Re: Oh, my! Posted by Waltz123 3/21/2011 5:38:00 PM
Your automotive analogy is misapplied. The differences between learning as a pro-am student as a member of an amateur couple actually resembles the differences between driving an automatic (the pro-am student) and driving a straight-shift.
On the contrary, yours is the "misapplied" analogy because it introduces another separate skill into the equation. The operating of a stick shift is an additional activity layered on top of the basic skill of driving. A professional teacher is not better than a student because he can layer an additional activity on top of his dancing, like say juggling bean bags. He's better because he excels at the same basic set of skills. So the most accurate comparison would be one where the parameters are most similar -- in the case of driving, one where the basic function of the cars is the same, i.e. both automatic.
This brings us back to the simple premise that if you are reasonably well taught, making the transition from pro to amateur partner should not result in the complete inability to dance, as you suggested.
We can also look at it conversely: If you've witnessed the complete breakdown of a student when put in this situation, what you've seen is someone who was not, in fact, reasonably well taught.
However, if that's the case, then it was the ability of the teacher (or perhaps even the student) that was to blame... not the fact that the prior training was pro-am in nature. Chances are that if that same student had switched from one amateur partner to another, under the guidance of the same unskilled teacher, you would have witnessed the same breakdown... possibly worse.
Students learning with other amateurs learn their mechanics better because they must do so.
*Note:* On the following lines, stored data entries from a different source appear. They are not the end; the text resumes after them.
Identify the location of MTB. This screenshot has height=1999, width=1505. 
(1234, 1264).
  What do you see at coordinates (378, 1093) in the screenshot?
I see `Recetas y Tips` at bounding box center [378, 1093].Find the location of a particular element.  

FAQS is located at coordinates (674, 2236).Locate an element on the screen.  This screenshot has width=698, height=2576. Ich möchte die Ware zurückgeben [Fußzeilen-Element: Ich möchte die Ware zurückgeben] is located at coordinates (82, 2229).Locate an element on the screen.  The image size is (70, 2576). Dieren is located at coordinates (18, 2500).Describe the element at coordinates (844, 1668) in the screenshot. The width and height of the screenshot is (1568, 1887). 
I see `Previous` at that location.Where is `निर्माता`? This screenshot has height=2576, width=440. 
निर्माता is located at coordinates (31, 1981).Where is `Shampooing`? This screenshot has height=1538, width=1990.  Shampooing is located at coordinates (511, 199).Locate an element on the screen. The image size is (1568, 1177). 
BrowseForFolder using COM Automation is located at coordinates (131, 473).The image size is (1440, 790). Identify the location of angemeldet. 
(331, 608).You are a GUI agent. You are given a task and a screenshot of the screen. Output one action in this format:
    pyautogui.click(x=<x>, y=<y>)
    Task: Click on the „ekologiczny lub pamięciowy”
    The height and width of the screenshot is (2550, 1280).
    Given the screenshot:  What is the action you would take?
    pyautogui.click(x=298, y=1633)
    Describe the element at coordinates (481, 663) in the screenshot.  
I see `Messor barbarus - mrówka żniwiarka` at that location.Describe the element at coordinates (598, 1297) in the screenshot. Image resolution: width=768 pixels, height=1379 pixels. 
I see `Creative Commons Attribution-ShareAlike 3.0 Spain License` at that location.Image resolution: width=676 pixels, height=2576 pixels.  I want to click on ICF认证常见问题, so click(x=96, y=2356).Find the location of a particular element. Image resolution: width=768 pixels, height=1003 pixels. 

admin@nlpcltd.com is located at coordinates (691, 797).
Teachers function most effectively when they can observe their students without having also to serve as partners.
All arguments in favor of learning as a pair can be countered either with arguments against it, or arguments in favor of learning as a single. I'll take take your points above as examples:
#1 Students learning together learn the mechanics better.
FALSE. Concepts are absorbed much more effectively when undisturbed by outside noise, such as a partner whose own problems aggravate your own. When the second half of the partnership is relatively problem-free, the learning process is quicker and more concentrated.
True, having someone compensate for your weaknesses will not enable you to learn. But that again points to the deficiencies of the teacher, not to those inherent in pro-am dancing. A good pro-am teacher will recognize problems and fix them, not by compensating but by teaching. And bad teachers are bad teachers, whether they work with singles or couples.
Also not to be overlooked: By sharing the lesson with someone else, you get exactly half the attention.
#2 Teachers function more effectively when they can observe their students.
PARTLY TRUE: Some aspects of dancing are more easily observed from afar; Others from close-up, and others still can only be felt by the partner. Couples' teaching methods tend to be better with the visual, while singles' teaching methods tend to be better for the partnership and feel-based skills.
You also have to realize that the each method can be used by either party. It is as simple a task for pro-am teachers to use various methods to enable them to get a third-party perspective as it is for a couples' teacher to insert himself into the partnership to get a feel for what's going on inside. The best teachers employ all methods, selecting the ones that best suit each situation.
For outside perspective, pro-am teachers can observe a student dancing solo, watch a video (either of a recent performance, or one taken on the fly in studio), and of course, hire a third party for a coaching lesson. Coaching is generally much more effective with a pro-am teacher as a partner because he's in the best position to retain and later reproduce the information learned on the coaching lesson, being that the bulk of the information is not new to him; It serves as more of a guide.
Finally, and most importantly, is the skill of the pro himself: Having already put in the time required to learn the skills, he doesn't typically need to physically stand outside the partnership to know exactly what it looks like. The more skilled we become at our craft, the smaller the gap between what we imagine it looks like, and what it actually does look like.
You can argue all day long about the merits of learning as a couple, and it's easy to counter with arguments in favor of learning alone. But that will quickly grow tiresome. I think it's much easier if we all agree, as I said before, that there are relative strengths and weaknesses to either method of learning. In a perfect scenario, one would do both and capitalize on the benefits of each.